VOA: You listed the Indo-Pacific region as one of the priorities of the Czech Republic’s EU presidency, and Global Gateway was introduced by the EU late last year. Given the war, it hasn’t received a lot of attention. How do you see the Global Gateway pan out during the Czech Republic’s (EU) presidency and also in light of competition with China’s Belt and Road initiative? And on that note, I would also ask, Lithuania pulled out of the 17 plus one. Is the Czech Republic going to do the same? Do you see other nations also following suit?

LIPAVSKY: The European Union has demonstrated great geopolitical instincts in regard to Russia’s aggression against Ukraine. We have agreed on five packages of sanctions, and a sixth package of sanctions will be approved. Global Gateway will [constitute] part of the EU’s geopolitical thinking. It will connect multiple EU activities in different regions of the world, so the EU will be a global actor and will become more visible and able to compete with China’s Belt and Road Initiative and provide significant help for infrastructure projects, etc., in certain countries. I would like to see Global Gateway be applied to the Balkans, too. I think that might be one of the legacies of [the Czech Republic’s rotating EU] presidency if we manage to advance this agenda.

On the 16+1 — it used to be 17+1 [before Lithuania declared its exit] — I do not see any kind of benefit from that. I am talking to my colleagues, no one is cheering for that, and I think we will see how that develops.

The current international order is built upon a vision that we have common ground and that we follow all the rules. China likes to cherry pick certain things. What we’ve become aware of, for example, is how China is trying to influence different treaties on technology [standards]. There are very specific areas where they put in their own vocabulary, which, for example, diminish the issue of human rights. They are really quite active, slowly but methodically changing — cutting away — the ideas on which the international order is built upon.

VOA: Please explain your understanding of European values and universal values.

LIPAVSKY: I don’t think there should be any major difference between the global values and European values. We are working with the U.N. Charter, with the Charter of Human Rights. Those are the very basic documents which were crafted from the horrors of the Second World War. And this is something on which European societies are built upon, and the rest of the world has publicly adopted. So, this should form the basis on which our thinking stands.

VOA: Some people say this war [against Ukraine] is Putin’s war, and some say it’s Russia’s war. They say the Russian people are very involved as well. Earlier you talked about Putin being the KGB and of a previous generation.
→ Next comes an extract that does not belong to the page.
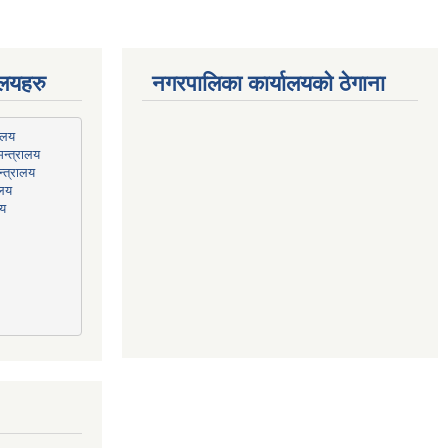
ालयहरु
नगरपालिका कार्यालयको ठेगाना
न्त्रालय
्त्रालय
Do you see the changing of times and younger generations making a difference in countries like both Russia and China? You, yourself, being only in your 30s?
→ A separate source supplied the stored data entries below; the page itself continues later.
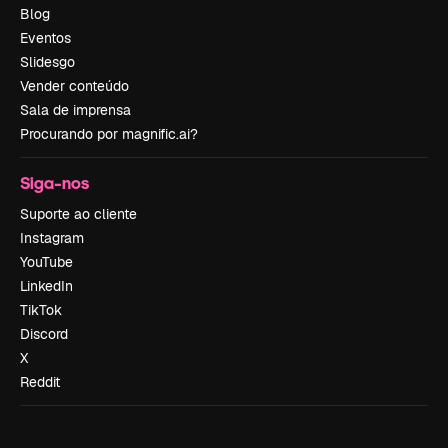
Blog
Eventos
Slidesgo
Vender conteúdo
Sala de imprensa
Procurando por magnific.ai?
Siga-nos
Suporte ao cliente
Instagram
YouTube
LinkedIn
TikTok
Discord
X
Reddit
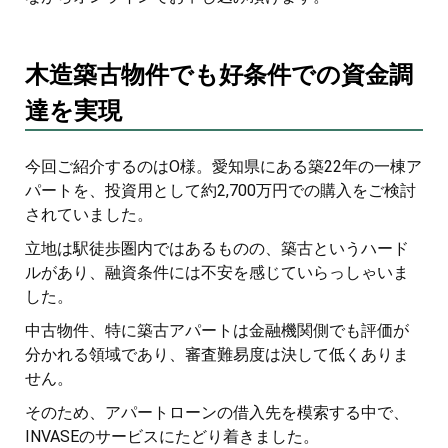
木造築古物件でも好条件での資金調
達を実現
今回ご紹介するのはO様。愛知県にある築22年の一棟ア
パートを、投資用として約2,700万円での購入をご検討
されていました。
立地は駅徒歩圏内ではあるものの、築古というハード
ルがあり、融資条件には不安を感じていらっしゃいま
した。
中古物件、特に築古アパートは金融機関側でも評価が
分かれる領域であり、審査難易度は決して低くありま
せん。
そのため、アパートローンの借入先を模索する中で、
INVASEのサービスにたどり着きました。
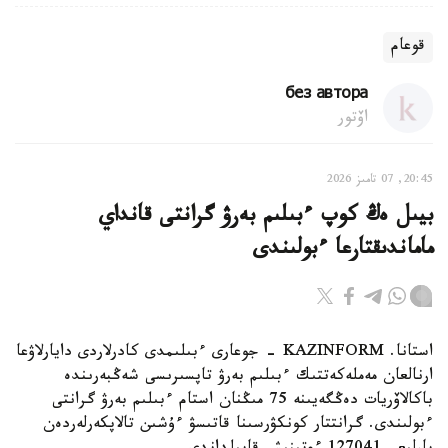
قوعام
без автора
اۆتور
20:45, 07 تامىز 2026
بيىل ەڭ كوپ ءبىلىم بەرۋ گرانتى قانداي
ماماندىقتارعا ءبولىندى
استانا. KAZINFORM - جوعارى ءبىلىمدى كادرلاردى دايارلاۋعا
ارنالعان مەملەكەتتىك ءبىلىم بەرۋ تاپسىرىسى شەڭبەرىندە
باكالاۆريات دەڭگەيىنە 75 مىڭنان استام ءبىلىم بەرۋ گرانتى
ءبولىندى. گرانتتار كونكۋرسىنا قاتىسۋ ءۇشىن تالاپكەرلەردەن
LIPAVSKY: I see that the Russian nation was manipulated into believing this horrendous propaganda, which is sad to see; and it’s hard to distinguish between the state and the nation when systematic propaganda is truly Orwellian (dystopian view) — like we see in Russia and in China.

VOA: What are the prospects of the China-EU Comprehensive Agreement on Investment?
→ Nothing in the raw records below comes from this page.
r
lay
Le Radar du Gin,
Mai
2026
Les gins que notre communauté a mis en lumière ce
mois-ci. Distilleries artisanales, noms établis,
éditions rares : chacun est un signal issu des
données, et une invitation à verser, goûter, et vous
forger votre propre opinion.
LIPAVSKY: Honestly, I don’t feel this is on the EU’s agenda for the foreseeable future. It has a lot to do with Xinjiang, and the fact that 10 members of the European Parliament were put on China’s sanctions list.

VOA: Do you see Europe ever working with Russia to help that country rebuild?

LIPAVSKY: That’s an interesting question. The war is still going on, it’s too soon to have this kind of discussion. If there would be change in Russia, of course, we could cooperate.